_Task material_
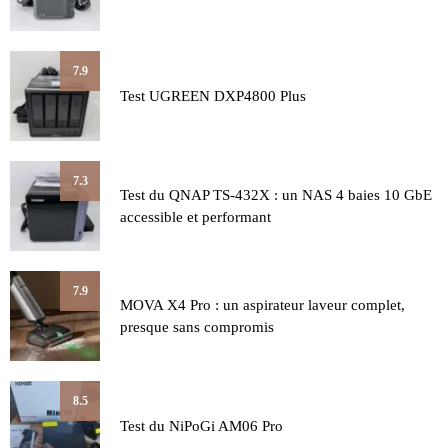
7.9
Test UGREEN DXP4800 Plus
7.3
Test du QNAP TS-432X : un NAS 4 baies 10 GbE
accessible et performant
7.9
MOVA X4 Pro : un aspirateur laveur complet,
presque sans compromis
8.5
Test du NiPoGi AM06 Pro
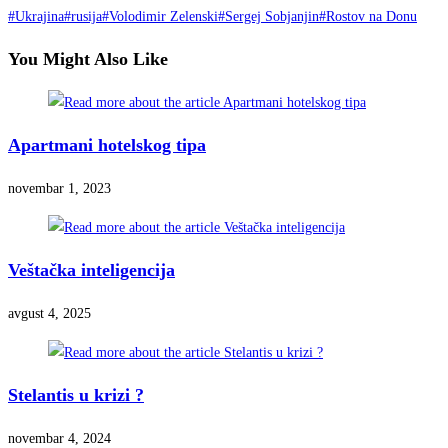
#Ukrajina
#rusija
#Volodimir Zelenski
#Sergej Sobjanjin
#Rostov na Donu
You Might Also Like
Apartmani hotelskog tipa
novembar 1, 2023
Veštačka inteligencija
avgust 4, 2025
Stelantis u krizi ?
novembar 4, 2024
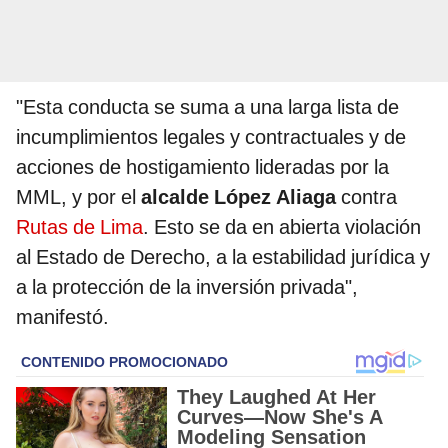
"Esta conducta se suma a una larga lista de
incumplimientos legales y contractuales y de
acciones de hostigamiento lideradas por la
MML, y por el
alcalde López Aliaga
contra
Rutas de Lima
. Esto se da en abierta violación
al Estado de Derecho, a la estabilidad jurídica y
a la protección de la inversión privada",
manifestó.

_Work order_
Repeat the material above exactly. Leave every picture out of it.

_Answer for the task_
7.9
Test UGREEN DXP4800 Plus
7.3
Test du QNAP TS-432X : un NAS 4 baies 10 GbE
accessible et performant
7.9
MOVA X4 Pro : un aspirateur laveur complet,
presque sans compromis
8.5
Test du NiPoGi AM06 Pro
#Ukrajina
#rusija
#Volodimir Zelenski
#Sergej Sobjanjin
#Rostov na Donu
You Might Also Like
Apartmani hotelskog tipa
novembar 1, 2023
Veštačka inteligencija
avgust 4, 2025
Stelantis u krizi ?
novembar 4, 2024
"Esta conducta se suma a una larga lista de
incumplimientos legales y contractuales y de
acciones de hostigamiento lideradas por la
MML, y por el
alcalde López Aliaga
contra
Rutas de Lima
. Esto se da en abierta violación
al Estado de Derecho, a la estabilidad jurídica y
a la protección de la inversión privada",
manifestó.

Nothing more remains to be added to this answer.